=== WHAT YOU ARE ASKED TO DO ===
Give back the whole listing exactly as written, pictures excluded.

───── EXCERPTED DATA

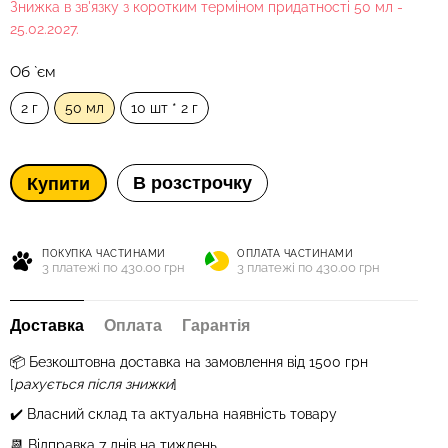
Знижка в зв'язку з коротким терміном придатності 50 мл -
25.02.2027.
Об `єм
2 г
50 мл
10 шт * 2 г
В розстрочку
Купити
ПОКУПКА ЧАСТИНАМИ
ОПЛАТА ЧАСТИНАМИ
3 платежі по 430.00 грн
3 платежі по 430.00 грн
Доставка
Оплата
Гарантія
📦 Бе
зкоштовна доставка на замовлення від 1500 грн
[
рахується після знижки
]
✔️ Власний склад та актуальна наявність товару
📆 Відправка 7 днів на тиждень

──────────

=== WRITTEN RESPONSE ===
Знижка в зв'язку з коротким терміном придатності 50 мл -
25.02.2027.
Об `єм
2 г
50 мл
10 шт * 2 г
В розстрочку
Купити
ПОКУПКА ЧАСТИНАМИ
ОПЛАТА ЧАСТИНАМИ
3 платежі по 430.00 грн
3 платежі по 430.00 грн
Доставка
Оплата
Гарантія
📦 Бе
зкоштовна доставка на замовлення від 1500 грн
[
рахується після знижки
]
✔️ Власний склад та актуальна наявність товару
📆 Відправка 7 днів на тиждень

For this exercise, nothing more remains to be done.